Opal is a sub-gemstone of white colour. There are splatters of various colours on its surface. This gem stone is very soft and tender and breaks with a small hit. White colour stone named opel in English has been derived from Latin work Opulus which has meaning “like jewellery”. As per one more information, word opal has come from Sanskrit word Upal which means a “precious stone”.

 

Benefit from wearing:

Opal is worn for good health, love and wealth. Opal is helpful in fulfilling the life with luxury. Opal helps in doing better in Art and Creativity.

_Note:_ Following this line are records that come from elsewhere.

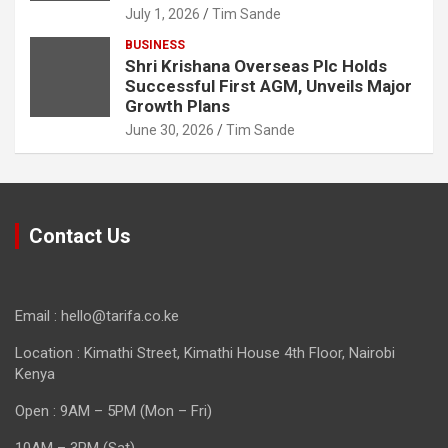
July 1, 2026
Tim Sande
BUSINESS
Shri Krishana Overseas Plc Holds
Successful First AGM, Unveils Major
Growth Plans
June 30, 2026
Tim Sande
Contact Us
Email : hello@tarifa.co.ke
Location : Kimathi Street, Kimathi House 4th Floor, Nairobi
Kenya
Open : 9AM – 5PM (Mon – Fri)
10AM – 3PM (Sat)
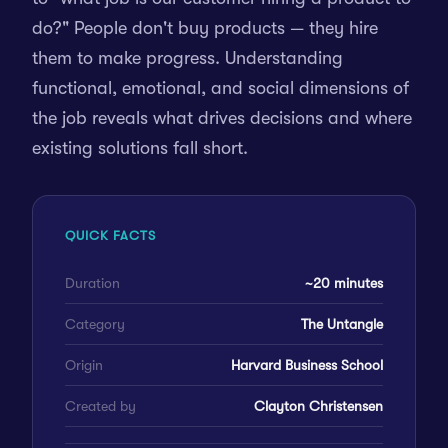
do?" People don't buy products — they hire
them to make progress. Understanding
functional, emotional, and social dimensions of
the job reveals what drives decisions and where
existing solutions fall short.
QUICK FACTS
Duration
~20 minutes
Category
The Untangle
Origin
Harvard Business School
Created by
Clayton Christensen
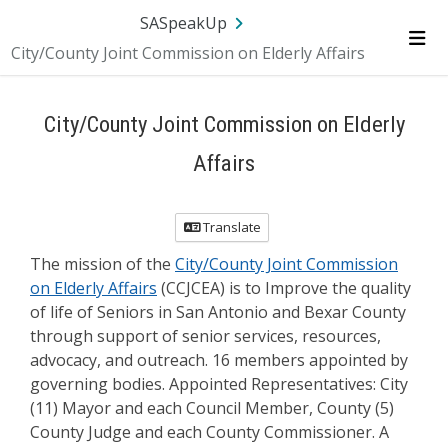
Skip Navigation
SA.gov
Language
Sign In
SASpeakUp
City/County Joint Commission on Elderly Affairs
Me
City/County Joint Commission on Elderly
Affairs
Translate
The mission of the
City/County Joint Commission
on Elderly Affairs
(CCJCEA) is to Improve the quality
of life of Seniors in San Antonio and Bexar County
through support of senior services, resources,
advocacy, and outreach. 16 members appointed by
governing bodies. Appointed Representatives: City
(11) Mayor and each Council Member, County (5)
County Judge and each County Commissioner. A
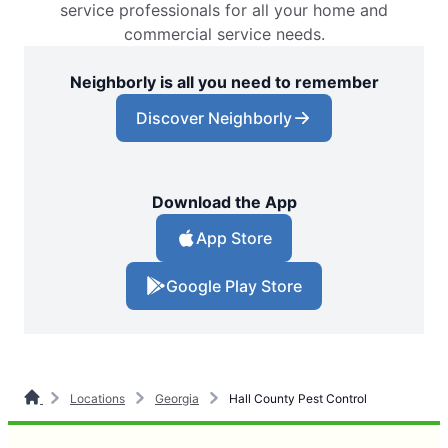
service professionals for all your home and
commercial service needs.
Neighborly is all you need to remember
Discover Neighborly
Download the App
App Store
Google Play Store
Locations
Georgia
Hall County Pest Control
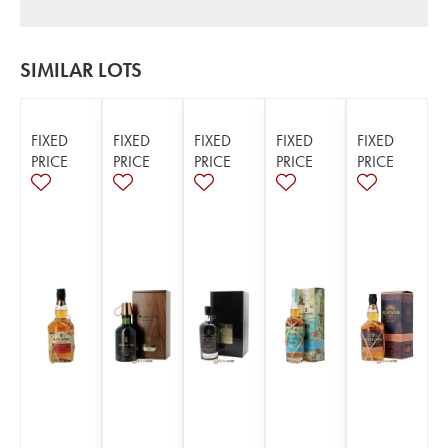
SIMILAR LOTS
FIXED
FIXED
FIXED
FIXED
FIXED
PRICE
PRICE
PRICE
PRICE
PRICE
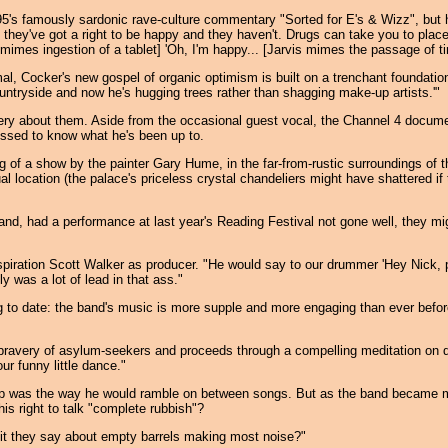
5's famously sardonic rave-culture commentary "Sorted for E's & Wizz", but 
k they've got a right to be happy and they haven't. Drugs can take you to plac
 mimes ingestion of a tablet] 'Oh, I'm happy... [Jarvis mimes the passage of t
mal, Cocker's new gospel of organic optimism is built on a trenchant foundatio
 countryside and now he's hugging trees rather than shagging make-up artists.'"
stery about them. Aside from the occasional guest vocal, the Channel 4 docume
ressed to know what he's been up to.
ng of a show by the painter Gary Hume, in the far-from-rustic surroundings of 
al location (the palace's priceless crystal chandeliers might have shattered i
d, had a performance at last year's Reading Festival not gone well, they mi
piration Scott Walker as producer. "He would say to our drummer 'Hey Nick, p
 was a lot of lead in that ass."
 to date: the band's music is more supple and more engaging than ever before,
ravery of asylum-seekers and proceeds through a compelling meditation on drug
ur funny little dance."
Pulp was the way he would ramble on between songs. But as the band became m
s right to talk "complete rubbish"?
 is it they say about empty barrels making most noise?"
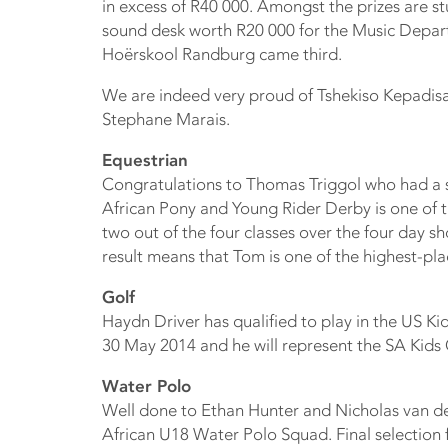
in excess of R40 000. Amongst the prizes are s
sound desk worth R20 000 for the Music Depar
Hoërskool Randburg came third.
We are indeed very proud of Tshekiso Kepadi
Stephane Marais.
Equestrian
Congratulations to Thomas Triggol who had a 
African Pony and Young Rider Derby is one of
two out of the four classes over the four day s
result means that Tom is one of the highest-pla
Golf
Haydn Driver has qualified to play in the US K
30 May 2014 and he will represent the SA Kids 
Water Polo
Well done to Ethan Hunter and Nicholas van de
African U18 Water Polo Squad. Final selection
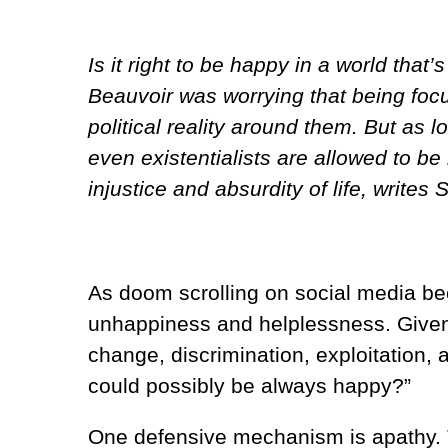
Is it right to be happy in a world th
Beauvoir was worrying that being fo
political reality around them. But as l
even existentialists are allowed to be
injustice and absurdity of life, writes 
As doom scrolling on social media beco
unhappiness and helplessness. Given t
change, discrimination, exploitation,
could possibly be always happy?”
One defensive mechanism is apathy. T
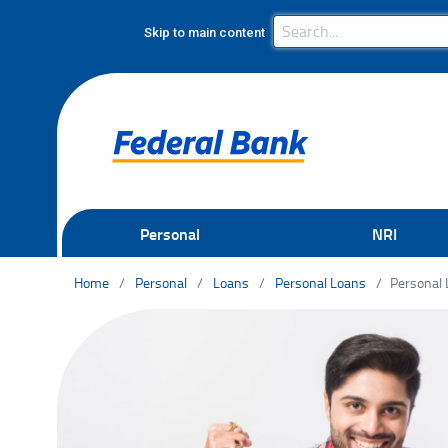
Search Bar
Search
Skip to main content
Personal
NRI
Home
Personal
Loans
Personal Loans
Personal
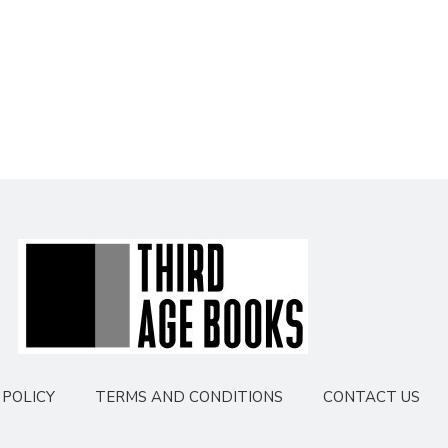
POLICY
TERMS AND CONDITIONS
CONTACT US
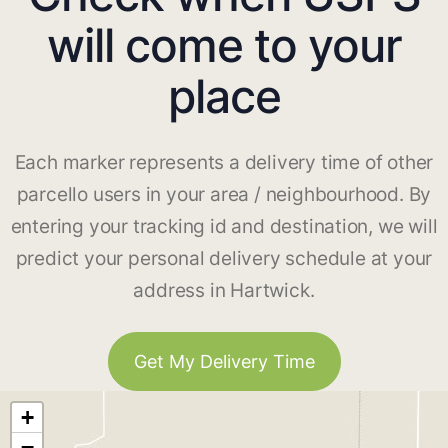
will come to your
place
Each marker represents a delivery time of other
parcello users in your area / neighbourhood. By
entering your tracking id and destination, we will
predict your personal delivery schedule at your
address in Hartwick.
Get My Delivery Time
+
−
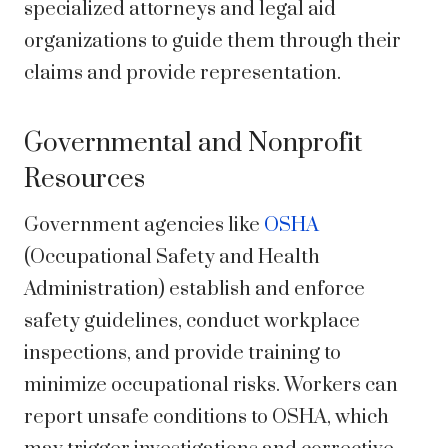
specialized attorneys and legal aid
organizations to guide them through their
claims and provide representation.
Governmental and Nonprofit
Resources
Government agencies like
OSHA
(Occupational Safety and Health
Administration) establish and enforce
safety guidelines, conduct workplace
inspections, and provide training to
minimize occupational risks. Workers can
report unsafe conditions to OSHA, which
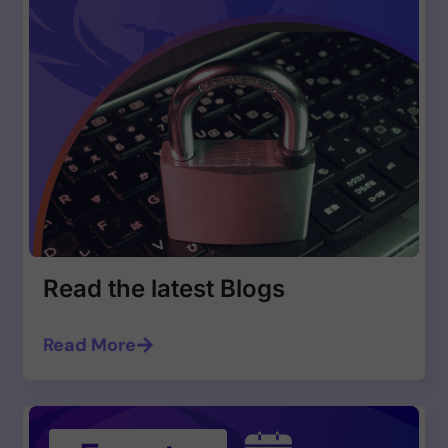
Read the latest Blogs
Read More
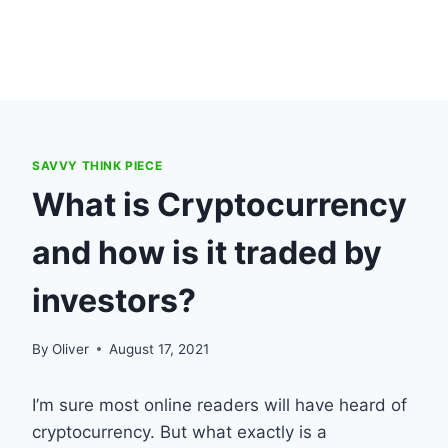
SAVVY THINK PIECE
What is Cryptocurrency
and how is it traded by
investors?
By
Oliver
August 17, 2021
I’m sure most online readers will have heard of
cryptocurrency. But what exactly is a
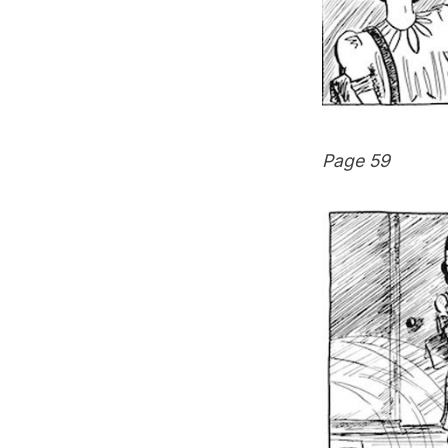
Page 59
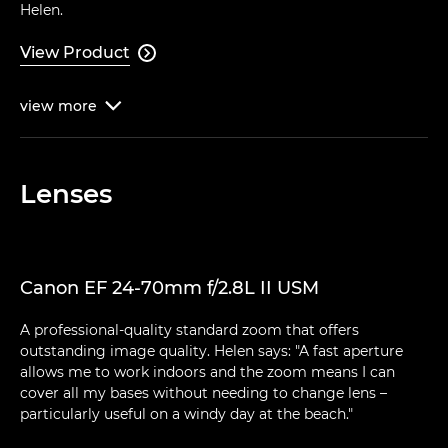
Helen.
View Product

view
more

Lenses
Canon EF 24-70mm f/2.8L II USM
A professional-quality standard zoom that offers
outstanding image quality. Helen says: "A fast aperture
allows me to work indoors and the zoom means I can
cover all my bases without needing to change lens –
particularly useful on a windy day at the beach."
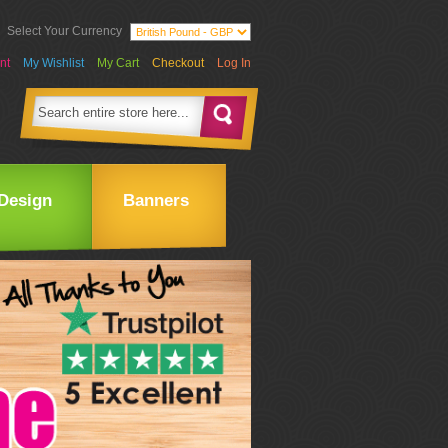
Select Your Currency
nt
My Wishlist
My Cart
Checkout
Log In
Design
Banners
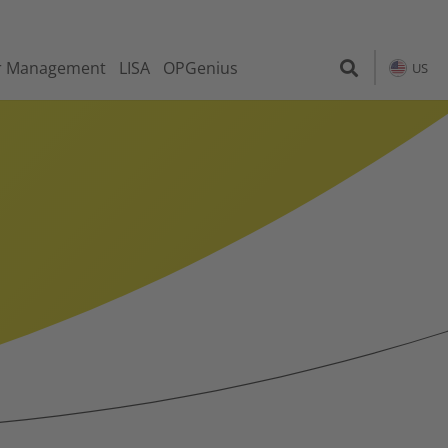
r Management
LISA
OPGenius
US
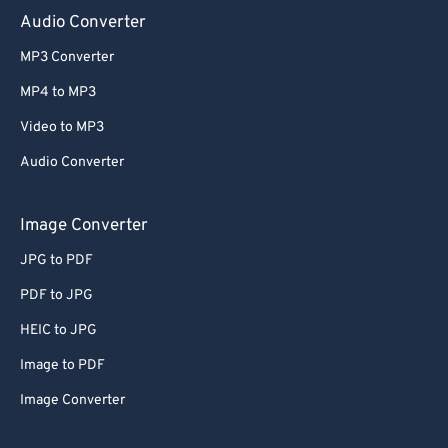
Audio Converter
MP3 Converter
MP4 to MP3
Video to MP3
Audio Converter
Image Converter
JPG to PDF
PDF to JPG
HEIC to JPG
Image to PDF
Image Converter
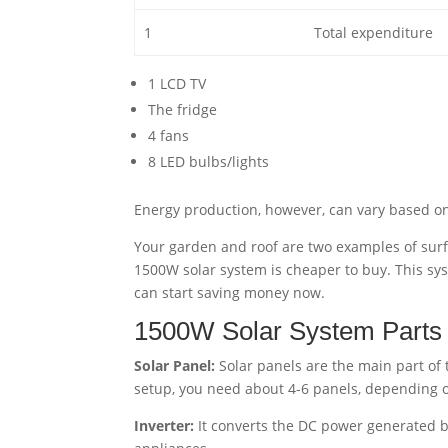
1
Total expenditure
1 LCD TV
The fridge
4 fans
8 LED bulbs/lights
Energy production, however, can vary based on 
Your garden and roof are two examples of sur
1500W solar system is cheaper to buy. This syste
can start saving money now.
1500W Solar System Parts
Solar Panel:
Solar panels are the main part of t
setup, you need about 4-6 panels, depending on
Inverter:
It converts the DC power generated 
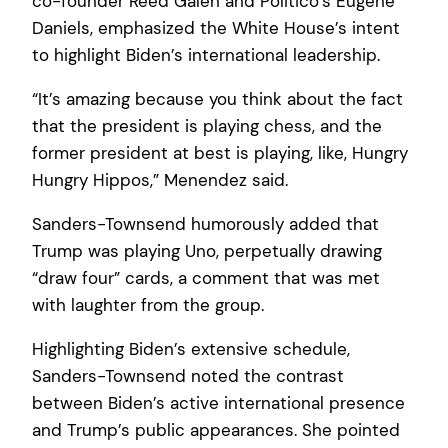
co-founder Reed Galen and Politico’s Eugene
Daniels, emphasized the White House’s intent
to highlight Biden’s international leadership.
“It’s amazing because you think about the fact
that the president is playing chess, and the
former president at best is playing, like, Hungry
Hungry Hippos,” Menendez said.
Sanders-Townsend humorously added that
Trump was playing Uno, perpetually drawing
“draw four” cards, a comment that was met
with laughter from the group.
Highlighting Biden’s extensive schedule,
Sanders-Townsend noted the contrast
between Biden’s active international presence
and Trump’s public appearances. She pointed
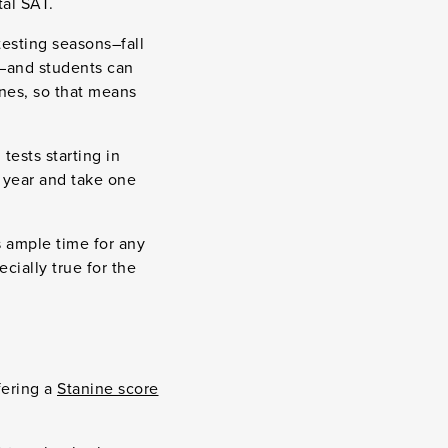
tal SAT.
testing seasons–fall
)–and students can
ines, so that means
tests starting in
 year and take one
s ample time for any
ecially true for the
fering a
Stanine score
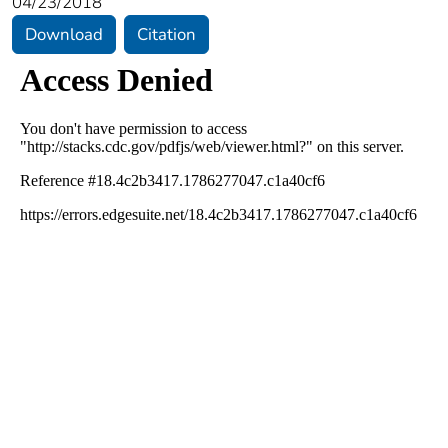
04/23/2018
Download
Citation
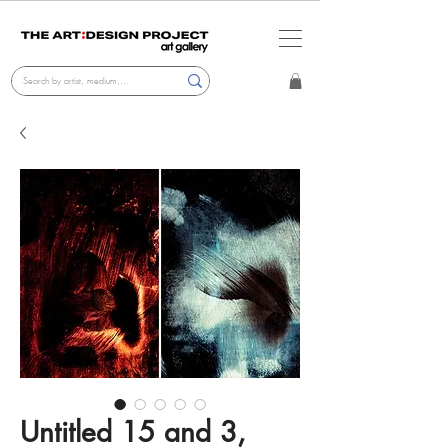
Untitled 15 and 3,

How to test in original gemstone

Look at the back of the opal - does it look or feel like a kind of hard black or grey plastic? Triplets are often glued on to a black plastic, glass, or vitrolite backing. Doublets are a little more difficult to identify, as they often use a natural potch (black, colourless opal) or ironstone (the brown boulder opal host rock) backing. In this case, look at the side of the stone again and see if the 'join' between the opal and the backing is perfectly flat (i.e. the line around the circumference is perfectly straight). Most genuine solid opals have an irregularity in this area - curved or bumpy due to their natural formation - whereas a man-made stone will be perfectly flat because the two sections are flattened so they can be glued together. Be especially wary if the opal is set in jewellery and you cannot see its back or side. Even an expert will have difficult identifying a doublet set once it's set in jewellery with the back & sides covered.

Be educated before you buy. Know what real opal looks like, and compare what you have seen to what you are buying. People have been known to set coloured tinsel or foil underneath clear plastic to make an 'imitation opal'.

Synthetic solid opal can be very difficult to identify, unless you are an expert, or have a lot of experience. Look closely at the pattern - Opal created in a laboratory (Gilson opal), displays bright colours in large patches of colour. The pattern is often 'too perfect' and ordered, and can also often display a 'snakeskin' pattern. If you are still not sure, take it to a gemmologist or an opal expert.